EXERCISE AIM: Omitting any pictures, transcribe the entries below exactly.

[Dataset excerpts]
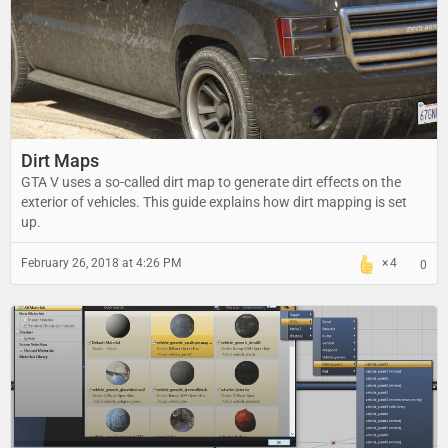
Dirt Maps
GTA V uses a so-called dirt map to generate dirt effects on the
exterior of vehicles. This guide explains how dirt mapping is set
up.
February 26, 2018 at 4:26 PM
4
0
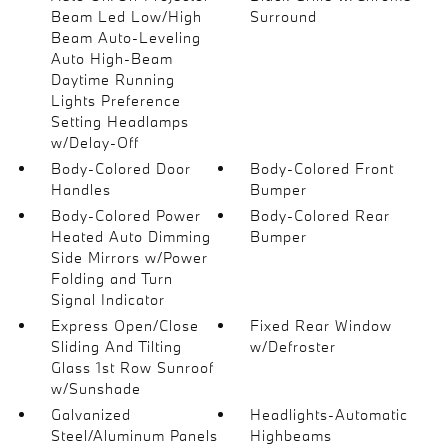
Beam Led Low/High
Surround
Beam Auto-Leveling
Auto High-Beam
Daytime Running
Lights Preference
Setting Headlamps
w/Delay-Off
Body-Colored Door
Body-Colored Front
Handles
Bumper
Body-Colored Power
Body-Colored Rear
Heated Auto Dimming
Bumper
Side Mirrors w/Power
Folding and Turn
Signal Indicator
Express Open/Close
Fixed Rear Window
Sliding And Tilting
w/Defroster
Glass 1st Row Sunroof
w/Sunshade
Galvanized
Headlights-Automatic
Steel/Aluminum Panels
Highbeams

TASK SOLUTION:
Dirt Maps
GTA V uses a so-called dirt map to generate dirt effects on the
exterior of vehicles. This guide explains how dirt mapping is set
up.
February 26, 2018 at 4:26 PM
4
0
Beam Led Low/High
Surround
Beam Auto-Leveling
Auto High-Beam
Daytime Running
Lights Preference
Setting Headlamps
w/Delay-Off
Body-Colored Door
Body-Colored Front
Handles
Bumper
Body-Colored Power
Body-Colored Rear
Heated Auto Dimming
Bumper
Side Mirrors w/Power
Folding and Turn
Signal Indicator
Express Open/Close
Fixed Rear Window
Sliding And Tilting
w/Defroster
Glass 1st Row Sunroof
w/Sunshade
Galvanized
Headlights-Automatic
Steel/Aluminum Panels
Highbeams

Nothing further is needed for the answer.